Fuel, in its final state, leaves the refinery by truck, rail, barge or pipeline. In most cases, there’s a transfer during this stage – and each part of the transportation cycle allows for contamination.
There are specifications in place for the handling and management of diesel fuel, but they were implemented in the 1950s and simply haven’t kept up with the technology requirements in today’s HPCR engines.
Then, there is a transfer when the fuel arrives at the bulk terminal. This is another opportunity for dirt, water and chemistry issues to invade the fuel supply.
Diesel is delivered by truck from the bulk terminal to end-user sites, where it is transferred to on-site storage. That’s one “out” and one “in” transfer – or two more opportunities for dirt ingression.
Once diesel is in “final” storage on site, the fuel can then be transferred to smaller day tanks, mobile fueling trucks or dispensed directly into equipment. The potential for contamination is highest here as every time fuel is moved, contamination ingress is possible.
“Local distributors have federal cleanliness standards that they must meet, and most do,” Klick says. “The problem is that our industry regulatory standards have not kept pace with the requirements of our engines. A fuel-jobber can be doing their due diligence the same way we have always done it, but now the fuel is too dirty for newer engines on the lot.”

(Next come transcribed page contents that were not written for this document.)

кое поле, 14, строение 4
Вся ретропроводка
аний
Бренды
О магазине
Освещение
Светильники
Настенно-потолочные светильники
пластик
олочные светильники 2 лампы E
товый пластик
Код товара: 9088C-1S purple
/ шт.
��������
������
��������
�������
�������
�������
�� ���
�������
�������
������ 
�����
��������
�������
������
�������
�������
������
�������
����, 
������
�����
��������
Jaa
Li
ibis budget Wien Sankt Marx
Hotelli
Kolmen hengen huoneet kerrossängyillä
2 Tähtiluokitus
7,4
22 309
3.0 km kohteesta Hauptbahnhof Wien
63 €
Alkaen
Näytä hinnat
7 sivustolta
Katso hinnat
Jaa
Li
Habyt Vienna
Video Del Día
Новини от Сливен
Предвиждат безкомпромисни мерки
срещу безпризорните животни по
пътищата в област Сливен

Equally problematic, if not more so, are the final fuel tanks themselves.
Bulk fuel tanks are contamination hot spots. Dust can enter through exhaust vents. Every time fuel is pumped in or out of a bulk tank, sediment or other gunk that’s been resting on the bottom can be churned up and can go right into your equipment.

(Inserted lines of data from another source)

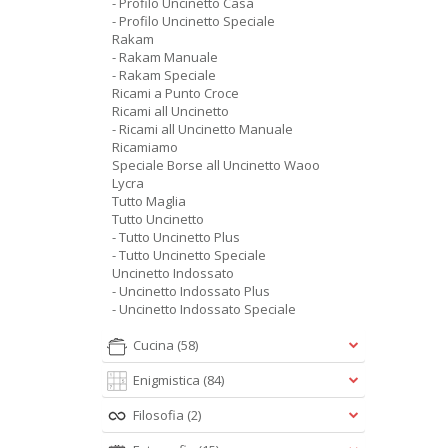
- Profilo Uncinetto Casa
- Profilo Uncinetto Speciale
Rakam
- Rakam Manuale
- Rakam Speciale
Ricami a Punto Croce
Ricami all Uncinetto
- Ricami all Uncinetto Manuale
Ricamiamo
Speciale Borse all Uncinetto Waoo
Lycra
Tutto Maglia
Tutto Uncinetto
- Tutto Uncinetto Plus
- Tutto Uncinetto Speciale
Uncinetto Indossato
- Uncinetto Indossato Plus
- Uncinetto Indossato Speciale
Cucina
(58)
Enigmistica
(84)
Filosofia
(2)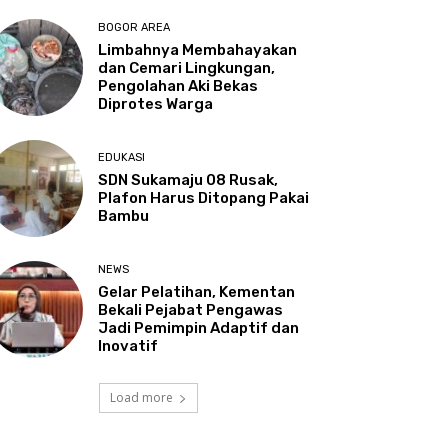
BOGOR AREA
Limbahnya Membahayakan
dan Cemari Lingkungan,
Pengolahan Aki Bekas
Diprotes Warga
EDUKASI
SDN Sukamaju 08 Rusak,
Plafon Harus Ditopang Pakai
Bambu
NEWS
Gelar Pelatihan, Kementan
Bekali Pejabat Pengawas
Jadi Pemimpin Adaptif dan
Inovatif
Load more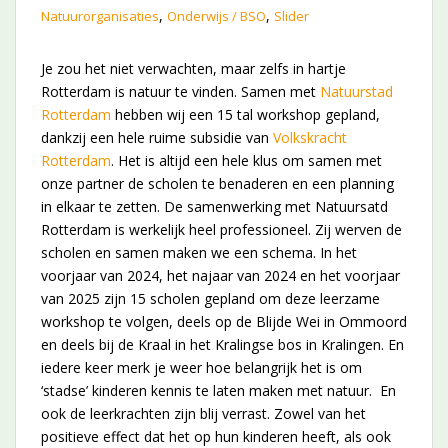
,
,
Natuurorganisaties
Onderwijs / BSO
Slider
Je zou het niet verwachten, maar zelfs in hartje
Rotterdam is natuur te vinden. Samen met
Natuurstad
Rotterdam
hebben wij een 15 tal workshop gepland,
dankzij een hele ruime subsidie van
Volkskracht
Rotterdam
. Het is altijd een hele klus om samen met
onze partner de scholen te benaderen en een planning
in elkaar te zetten. De samenwerking met Natuursatd
Rotterdam is werkelijk heel professioneel. Zij werven de
scholen en samen maken we een schema. In het
voorjaar van 2024, het najaar van 2024 en het voorjaar
van 2025 zijn 15 scholen gepland om deze leerzame
workshop te volgen, deels op de Blijde Wei in Ommoord
en deels bij de Kraal in het Kralingse bos in Kralingen. En
iedere keer merk je weer hoe belangrijk het is om
‘stadse’ kinderen kennis te laten maken met natuur. En
ook de leerkrachten zijn blij verrast. Zowel van het
positieve effect dat het op hun kinderen heeft, als ook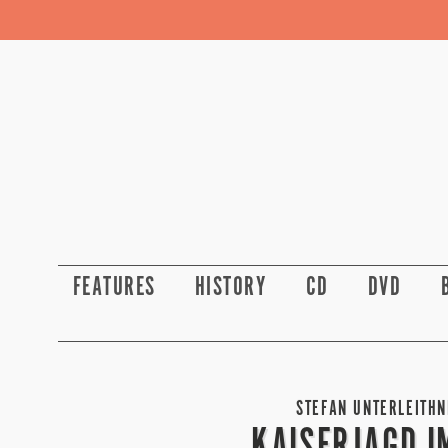
FEATURES
HISTORY
CD
DVD
STEFAN UNTERLEITHN
KAISERJAGD I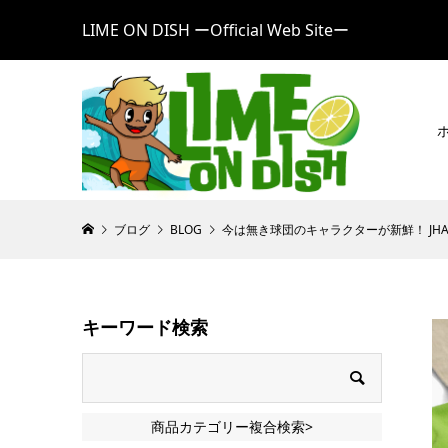
LIME ON DISH ーOfficial Web Siteー
ブログ
BLOG
今は無き球団のキャラクターが新鮮！ JHA
キーワード検索
商品カテゴリー複合検索>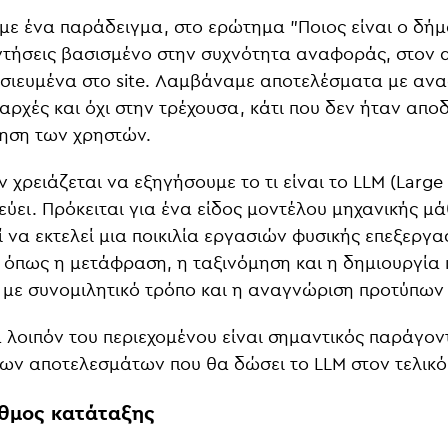
ε ένα παράδειγμα, στο ερώτημα "Ποιος είναι ο δήμ
ντήσεις βασισμένο στην συχνότητα αναφοράς, στον
σιευμένα στο site. Λαμβάναμε αποτελέσματα με αν
αρχές και όχι στην τρέχουσα, κάτι που δεν ήταν αποδ
ηση των χρηστών.
 χρειάζεται να εξηγήσουμε το τι είναι το LLM (Larg
εύει. Πρόκειται για ένα είδος μοντέλου μηχανικής 
 να εκτελεί μια ποικιλία εργασιών φυσικής επεξεργα
 όπως η μετάφραση, η ταξινόμηση και η δημιουργία 
 με συνομιλητικό τρόπο και η αναγνώριση προτύπων
 λοιπόν του περιεχομένου είναι σημαντικός παράγοντ
των αποτελεσμάτων που θα δώσει το LLM στον τελικό
ιθμος κατάταξης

Moisture is diesel’s worst enemy. If water gets into that bulk tank, it can cause rust on the inside of the tank. If enough moisture gets in, bacteria can begin to grow by feeding off the fuel.
Additionally, water makes biodiesel unstable and can cause glycerin fallout, which can clog bulk and onboard filtration. Free water in diesel can cause corrosion, etching or channeling of the injector sealing face, and even blow off injector tips.

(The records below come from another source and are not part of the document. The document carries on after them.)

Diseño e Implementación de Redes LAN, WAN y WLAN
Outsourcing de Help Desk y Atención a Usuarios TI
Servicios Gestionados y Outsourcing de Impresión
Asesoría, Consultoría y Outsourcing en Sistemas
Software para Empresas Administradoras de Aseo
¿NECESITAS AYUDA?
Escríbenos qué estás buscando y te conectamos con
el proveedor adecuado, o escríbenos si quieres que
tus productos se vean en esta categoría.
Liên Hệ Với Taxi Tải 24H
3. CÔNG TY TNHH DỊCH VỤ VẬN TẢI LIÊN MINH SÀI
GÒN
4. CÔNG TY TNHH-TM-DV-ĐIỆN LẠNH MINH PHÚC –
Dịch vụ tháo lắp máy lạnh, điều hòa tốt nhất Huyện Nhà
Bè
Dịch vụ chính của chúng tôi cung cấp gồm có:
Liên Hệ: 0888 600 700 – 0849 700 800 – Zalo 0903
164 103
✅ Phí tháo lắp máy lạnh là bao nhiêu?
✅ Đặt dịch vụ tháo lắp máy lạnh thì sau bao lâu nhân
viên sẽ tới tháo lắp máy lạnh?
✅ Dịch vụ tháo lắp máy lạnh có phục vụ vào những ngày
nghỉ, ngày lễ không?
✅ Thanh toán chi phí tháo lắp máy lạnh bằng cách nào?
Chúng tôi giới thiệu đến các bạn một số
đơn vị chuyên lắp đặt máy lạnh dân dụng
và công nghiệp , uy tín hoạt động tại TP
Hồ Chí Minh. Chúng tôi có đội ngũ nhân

Paul Klick, Donaldson Mobile Hydraulics Product Manager
Nothing is foolproof, but effective filtration goes a long way in protecting your engine, according to Klick.
“Today’s advanced filtration media is designed to protect engines beyond current industry standards,” he says. “We obviously recommend high-efficiency onboard filtration, but you can’t overlook proper filtration on every external tank you have, too.”
Proper filtration includes inlet filtration, breather filtration on the tank’s venting system, and every dispense pump should be outfitted with a good particulate filter and water-absorbing technology.
Whether onboard or off, remember that not all diesel filters are created equal. Some are capable of removing only (literally) rocks while others remove more than 99.9 percent of all contaminants that can harm modern HPCR engines. The bottom line: Use a filter that cleans diesel to the recommended levels the engine requires.